Steven Simon even had to take care of Gambino for a time when Jones, experiencing his first hurricane while at Nicholls, left it behind when he took refuge on Mickey Joseph's couch.

Simon and Jones lived in Calecas Hall, in rooms connected by a shared bathroom. Jones was limited to restricted earnings as a part-time assistant, and he even served as a resident assistant to supplement his coaching pay. But at this point, they were both just trying to get started in the coaching world.

Everything was about football, Simon remembers. His father had befriended Lionel Vital, a former Nicholls running back, who worked as an NFL scout and mentored Simon on how to evaluate talent. Simon and Jones would sit together watching hours of film cut-ups on VHS tapes, digging through any playbook they could get their hands on and filling up notebooks with their own ideas.
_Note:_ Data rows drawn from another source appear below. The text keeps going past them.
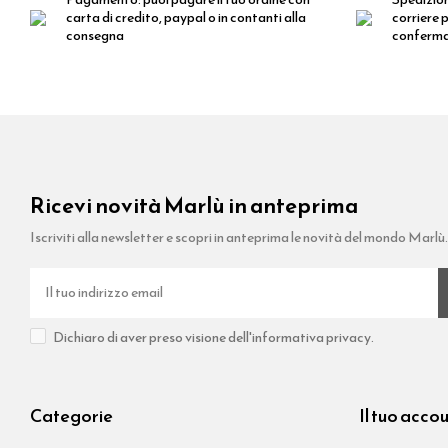
carta di credito, paypal o in contanti alla
corriere p
consegna
conferm
Ricevi novità Marlù in anteprima
Iscriviti alla newsletter e scopri in anteprima le novità del mondo Marlù
Dichiaro di aver preso visione dell'informativa privacy.
Categorie
Il tuo acco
Nicholls was a coaching "Mecca" at that time, Simon says. Jones and Joseph are both part of an impressive coaching tree that was on Daye's staff: Charles Kelly is now Alabama's associate defensive coordinator; Jay Thomas was eventually Nicholls and Northwestern State's head coach; Karl Dunbar is now defensive line coach with the Pittsburgh Steelers; and Jon Robinson is general manager of the Tennessee Titans.

But after one year of coaching on limited pay, Jones connected with Zeb Simon, then Jeanerette High's head coach, who helped him get hired as the defensive backs coach at Franklin High — a job that was probably $30,000 higher in pay, Zeb says — until a job opened up on Zeb's staff a year later.

When Bowie State came calling, Steven remembers it was a tough decision for Jones to leave. He had loved south Louisiana. It'd become home. He prayed on the decision, then spoke with Zeb, who gave him the same talk Norm Chow gave nearly a decade later.

"Whether you like it over here or not," Zeb told Jones, "we've talked about coaching college football, going on to make good things for yourself, and it's just a gateway to your career. Now if you don't go, I'm gonna fire you."

Today, his fellow coaches and fraternity brothers are still at Jeanerette: C.C. Paul is the head coach, Steven is offensive coordinator, and Zeb has returned from retirement as a consultant.

Soon, they want Jones to visit them and speak to their players. When the kids look at his official biography, they can't really believe that a small school like Jeanerette is on the list.

"They're pretty blown away by that," Steven said. "I tell them anything's possible."